Question

In the given figure, point D divides the side BC of \(\triangle ABC\) in the ratio \(1 : 2\). Find length AD. (Given coordinates: \(A(1, 5), B(-2, 1), C(4, 2)\))

Hint:

Always double-check the order of \(m\) and \(n\) in the section formula relative to points \(B\) and \(C\).
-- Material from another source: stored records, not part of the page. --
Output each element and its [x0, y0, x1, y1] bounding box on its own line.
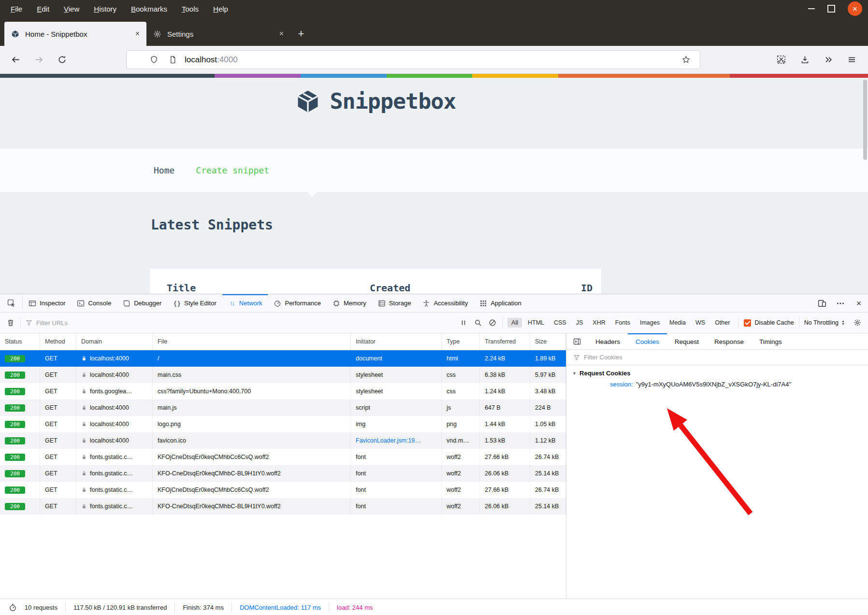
tab-close-icon[interactable]: × [135, 29, 140, 38]
menu-view[interactable]: View [64, 5, 79, 13]
tab-home-snippetbox[interactable]: Home - Snippetbox × [4, 22, 146, 46]
page-icon[interactable] [169, 56, 177, 64]
menu-tools[interactable]: Tools [182, 5, 199, 13]
network-request-row[interactable]: 200GETlocalhost:4000main.cssstylesheetcs… [0, 367, 566, 383]
network-request-row[interactable]: 200GETlocalhost:4000logo.pngimgpng1.44 k… [0, 416, 566, 432]
devtools-tab-accessibility[interactable]: Accessibility [417, 294, 474, 312]
column-header-domain[interactable]: Domain [76, 333, 153, 350]
load-time[interactable]: load: 244 ms [337, 604, 373, 611]
detail-tab-response[interactable]: Response [707, 333, 752, 350]
close-devtools-icon[interactable]: × [854, 299, 863, 308]
url-text[interactable]: localhost:4000 [185, 55, 682, 65]
filter-urls-input[interactable]: Filter URLs [26, 319, 454, 327]
filter-type-js[interactable]: JS [572, 318, 587, 328]
minimize-icon[interactable] [808, 8, 815, 9]
pick-element-icon[interactable] [0, 297, 23, 309]
filter-type-ws[interactable]: WS [692, 318, 709, 328]
split-panel-icon[interactable] [566, 333, 588, 349]
devtools-tab-memory[interactable]: Memory [327, 294, 372, 312]
meatball-menu-icon[interactable] [836, 299, 845, 308]
devtools-tab-network[interactable]: ↑↓Network [222, 294, 268, 312]
site-nav-create-snippet[interactable]: Create snippet [196, 165, 269, 175]
request-cookies-section[interactable]: ▾ Request Cookies [566, 365, 868, 381]
hamburger-menu-icon[interactable] [845, 53, 858, 67]
clear-requests-trash-icon[interactable] [6, 318, 15, 328]
filter-cookies-input[interactable]: Filter Cookies [566, 350, 868, 365]
column-header-file[interactable]: File [153, 333, 351, 350]
devtools-tab-style-editor[interactable]: { }Style Editor [167, 294, 222, 312]
detail-tab-cookies[interactable]: Cookies [628, 333, 667, 350]
network-request-row[interactable]: 200GETlocalhost:4000main.jsscriptjs647 B… [0, 400, 566, 416]
devtools-tab-console[interactable]: Console [71, 294, 117, 312]
cookie-name[interactable]: session: [610, 381, 633, 388]
column-header-type[interactable]: Type [442, 333, 480, 350]
network-request-row[interactable]: 200GETfonts.gstatic.c…KFO-CneDtsqEr0keqC… [0, 465, 566, 482]
detail-tab-headers[interactable]: Headers [588, 333, 628, 350]
site-title[interactable]: Snippetbox [330, 88, 456, 114]
network-request-row[interactable]: 200GETlocalhost:4000/documenthtml2.24 kB… [0, 350, 566, 367]
detail-tab-timings[interactable]: Timings [752, 333, 790, 350]
network-request-row[interactable]: 200GETfonts.googlea…css?family=Ubuntu+Mo… [0, 383, 566, 400]
search-icon[interactable] [473, 318, 483, 328]
filter-type-css[interactable]: CSS [550, 318, 570, 328]
menu-bookmarks[interactable]: Bookmarks [131, 5, 167, 13]
column-header-initiator[interactable]: Initiator [351, 333, 442, 350]
url-bar[interactable]: localhost:4000 [126, 50, 700, 69]
navigation-toolbar: localhost:4000 [0, 46, 868, 74]
column-header-transferred[interactable]: Transferred [480, 333, 530, 350]
pause-icon[interactable] [459, 318, 468, 328]
column-header-method[interactable]: Method [40, 333, 76, 350]
devtools-tab-performance[interactable]: Performance [268, 294, 326, 312]
download-icon[interactable] [798, 53, 811, 67]
network-request-row[interactable]: 200GETlocalhost:4000favicon.icoFaviconLo… [0, 432, 566, 449]
filter-type-other[interactable]: Other [711, 318, 734, 328]
domcontentloaded-time[interactable]: DOMContentLoaded: 117 ms [240, 604, 321, 611]
tab-close-icon[interactable]: × [279, 29, 284, 38]
filter-type-xhr[interactable]: XHR [589, 318, 609, 328]
filter-type-all[interactable]: All [507, 318, 522, 328]
filter-type-fonts[interactable]: Fonts [611, 318, 634, 328]
maximize-icon[interactable] [827, 5, 835, 13]
menu-edit[interactable]: Edit [37, 5, 49, 13]
column-header-size[interactable]: Size [530, 333, 566, 350]
gear-icon [153, 30, 161, 38]
shield-icon[interactable] [150, 56, 158, 64]
filter-type-html[interactable]: HTML [524, 318, 548, 328]
reload-icon[interactable] [55, 53, 69, 67]
forward-icon[interactable] [32, 53, 45, 67]
devtools-tab-inspector[interactable]: Inspector [23, 294, 71, 312]
menu-help[interactable]: Help [213, 5, 228, 13]
throttling-dropdown[interactable]: No Throttling ▲▼ [804, 319, 845, 326]
back-icon[interactable] [9, 53, 22, 67]
filter-type-media[interactable]: Media [665, 318, 690, 328]
bookmark-star-icon[interactable] [682, 56, 690, 64]
column-header-status[interactable]: Status [0, 333, 40, 350]
overflow-chevrons-icon[interactable] [822, 53, 835, 67]
disable-cache-control[interactable]: Disable Cache [744, 319, 794, 327]
cell-initiator: font [351, 465, 442, 482]
column-title: Title [167, 282, 370, 294]
menu-history[interactable]: History [94, 5, 116, 13]
responsive-mode-icon[interactable] [818, 299, 826, 308]
menu-file[interactable]: File [11, 5, 22, 13]
page-scrollbar[interactable] [863, 80, 867, 160]
filter-type-images[interactable]: Images [636, 318, 664, 328]
network-settings-gear-icon[interactable] [853, 318, 862, 328]
devtools-tab-storage[interactable]: Storage [372, 294, 417, 312]
site-nav-home[interactable]: Home [154, 165, 174, 175]
new-tab-button[interactable]: + [294, 27, 308, 41]
expand-triangle-icon[interactable]: ▾ [573, 371, 576, 376]
screenshot-icon[interactable] [774, 53, 788, 67]
devtools-tab-application[interactable]: Application [474, 294, 527, 312]
tab-settings[interactable]: Settings × [146, 22, 290, 46]
network-request-row[interactable]: 200GETfonts.gstatic.c…KFOjCneDtsqEr0keqC… [0, 482, 566, 498]
session-cookie-row[interactable]: session: "y9y1-mXyQUoAM6V5s9lXNjbZ_vXSGk… [566, 381, 868, 388]
initiator-link[interactable]: FaviconLoader.jsm:19… [356, 437, 421, 444]
devtools-tab-debugger[interactable]: Debugger [117, 294, 167, 312]
checkbox-checked-icon[interactable] [744, 319, 751, 327]
network-request-row[interactable]: 200GETfonts.gstatic.c…KFO-CneDtsqEr0keqC… [0, 498, 566, 515]
close-window-icon[interactable]: × [848, 1, 862, 16]
detail-tab-request[interactable]: Request [667, 333, 707, 350]
block-request-icon[interactable] [488, 318, 497, 328]
network-request-row[interactable]: 200GETfonts.gstatic.c…KFOjCneDtsqEr0keqC… [0, 449, 566, 465]
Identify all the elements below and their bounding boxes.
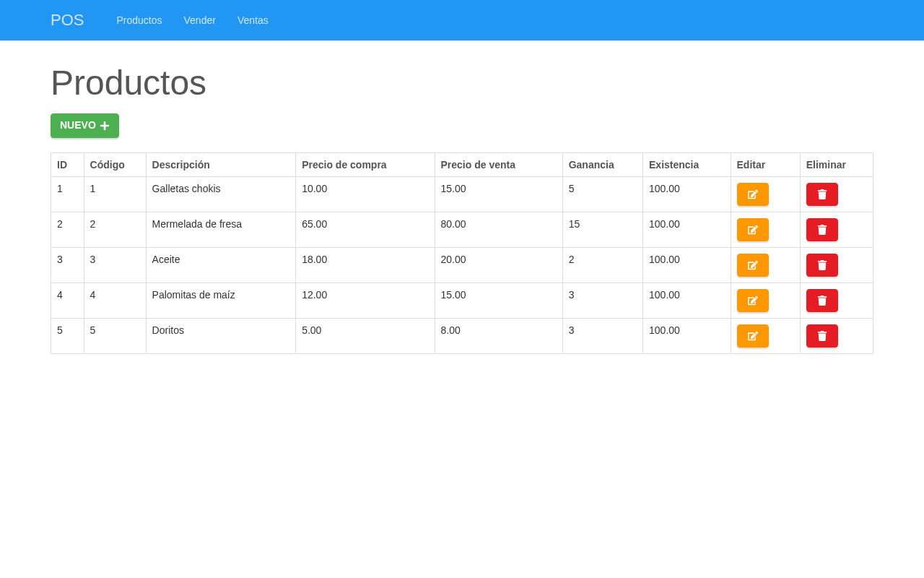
cell-id: 2 (51, 212, 84, 247)
cell-descripcion: Doritos (146, 318, 296, 353)
header-ganancia: Ganancia (562, 152, 642, 176)
header-descripcion: Descripción (146, 152, 296, 176)
edit-button[interactable] (737, 289, 769, 312)
edit-icon (748, 260, 758, 270)
cell-ganancia: 3 (562, 318, 642, 353)
cell-codigo: 3 (84, 247, 146, 282)
header-codigo: Código (84, 152, 146, 176)
header-eliminar: Eliminar (800, 152, 873, 176)
table-row: 22Mermelada de fresa65.0080.0015100.00 (51, 212, 873, 247)
cell-precio-venta: 15.00 (435, 176, 562, 212)
cell-existencia: 100.00 (643, 176, 731, 212)
cell-descripcion: Mermelada de fresa (146, 212, 296, 247)
edit-icon (748, 225, 758, 235)
cell-ganancia: 2 (562, 247, 642, 282)
trash-icon (817, 260, 827, 270)
navbar-nav: Productos Vender Ventas (105, 4, 279, 37)
cell-id: 3 (51, 247, 84, 282)
cell-editar (731, 282, 800, 318)
cell-existencia: 100.00 (643, 318, 731, 353)
cell-existencia: 100.00 (643, 282, 731, 318)
page-title: Productos (51, 63, 873, 103)
cell-existencia: 100.00 (643, 247, 731, 282)
cell-descripcion: Galletas chokis (146, 176, 296, 212)
cell-codigo: 4 (84, 282, 146, 318)
navbar: POS Productos Vender Ventas (0, 0, 924, 41)
header-existencia: Existencia (643, 152, 731, 176)
edit-button[interactable] (737, 218, 769, 241)
nav-link-vender[interactable]: Vender (173, 4, 227, 37)
cell-descripcion: Aceite (146, 247, 296, 282)
cell-precio-compra: 65.00 (296, 212, 435, 247)
cell-eliminar (800, 282, 873, 318)
nav-link-productos[interactable]: Productos (105, 4, 173, 37)
table-row: 55Doritos5.008.003100.00 (51, 318, 873, 353)
cell-ganancia: 5 (562, 176, 642, 212)
delete-button[interactable] (806, 183, 838, 206)
table-row: 44Palomitas de maíz12.0015.003100.00 (51, 282, 873, 318)
navbar-brand[interactable]: POS (51, 0, 95, 40)
header-id: ID (51, 152, 84, 176)
plus-icon (100, 121, 110, 131)
header-editar: Editar (731, 152, 800, 176)
cell-precio-venta: 8.00 (435, 318, 562, 353)
table-row: 33Aceite18.0020.002100.00 (51, 247, 873, 282)
cell-id: 4 (51, 282, 84, 318)
trash-icon (817, 189, 827, 199)
cell-ganancia: 3 (562, 282, 642, 318)
cell-id: 1 (51, 176, 84, 212)
edit-icon (748, 189, 758, 199)
cell-existencia: 100.00 (643, 212, 731, 247)
header-precio-venta: Precio de venta (435, 152, 562, 176)
cell-editar (731, 318, 800, 353)
new-product-button[interactable]: NUEVO (51, 113, 119, 138)
cell-id: 5 (51, 318, 84, 353)
cell-precio-compra: 18.00 (296, 247, 435, 282)
cell-precio-venta: 20.00 (435, 247, 562, 282)
edit-button[interactable] (737, 254, 769, 277)
products-table: ID Código Descripción Precio de compra P… (51, 152, 873, 354)
cell-editar (731, 247, 800, 282)
table-header-row: ID Código Descripción Precio de compra P… (51, 152, 873, 176)
delete-button[interactable] (806, 324, 838, 348)
cell-ganancia: 15 (562, 212, 642, 247)
edit-button[interactable] (737, 324, 769, 348)
delete-button[interactable] (806, 254, 838, 277)
cell-codigo: 5 (84, 318, 146, 353)
cell-eliminar (800, 318, 873, 353)
new-product-button-label: NUEVO (60, 118, 96, 133)
cell-eliminar (800, 247, 873, 282)
trash-icon (817, 225, 827, 235)
cell-codigo: 2 (84, 212, 146, 247)
edit-icon (748, 296, 758, 306)
cell-precio-compra: 5.00 (296, 318, 435, 353)
edit-button[interactable] (737, 183, 769, 206)
cell-eliminar (800, 176, 873, 212)
nav-link-ventas[interactable]: Ventas (227, 4, 279, 37)
cell-eliminar (800, 212, 873, 247)
cell-editar (731, 176, 800, 212)
trash-icon (817, 331, 827, 341)
cell-codigo: 1 (84, 176, 146, 212)
cell-descripcion: Palomitas de maíz (146, 282, 296, 318)
table-row: 11Galletas chokis10.0015.005100.00 (51, 176, 873, 212)
cell-precio-venta: 15.00 (435, 282, 562, 318)
trash-icon (817, 296, 827, 306)
delete-button[interactable] (806, 218, 838, 241)
cell-editar (731, 212, 800, 247)
edit-icon (748, 331, 758, 341)
cell-precio-venta: 80.00 (435, 212, 562, 247)
header-precio-compra: Precio de compra (296, 152, 435, 176)
cell-precio-compra: 12.00 (296, 282, 435, 318)
delete-button[interactable] (806, 289, 838, 312)
cell-precio-compra: 10.00 (296, 176, 435, 212)
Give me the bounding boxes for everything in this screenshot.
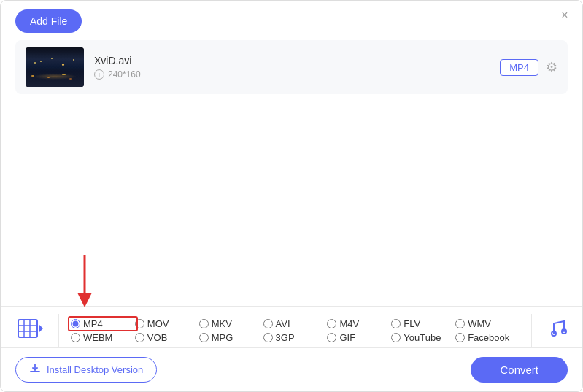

Since the ratio is \(1:2\) from \(B\) to \(C\), \(m=1\) multiplies the coordinates of \(C\).

Answer 1

We are given:
A(1, 5), B(–2, 1), C(4, 2)
D divides BC in the ratio 1 : 2.

Step 1: Find coordinates of D using section formula
D divides BC in ratio 1 : 2 → BD : DC = 1 : 2.

Coordinates of D:
\[ D(x, y) = \left( \frac{1 \cdot 4 + 2 \cdot (-2)}{1 + 2},\ \frac{1 \cdot 2 + 2 \cdot 1}{1 + 2} \right) \] Simplify x–coordinate:
\[ x = \frac{4 - 4}{3} = 0 \] Simplify y–coordinate:
\[ y = \frac{2 + 2}{3} = \frac{4}{3} \]
So, \[ D\left(0,\ \frac{4}{3}\right) \]

Step 2: Find length AD using distance formula
A(1, 5), D\(\left(0,\frac{4}{3}\right)\)

\[ AD = \sqrt{(1 - 0)^2 + \left(5 - \frac{4}{3}\right)^2} \] \[ = \sqrt{1^2 + \left(\frac{15}{3} - \frac{4}{3}\right)^2} \] \[ = \sqrt{1 + \left(\frac{11}{3}\right)^2} \] \[ = \sqrt{1 + \frac{121}{9}} \] \[ = \sqrt{\frac{9 + 121}{9}} \] \[ = \sqrt{\frac{130}{9}} \] \[ = \frac{\sqrt{130}}{3} \]

Final Answer:
Coordinates of D: \[ \left(0,\ \frac{4}{3}\right) \]
Length AD: \[ \boxed{\frac{\sqrt{130}}{3}} \]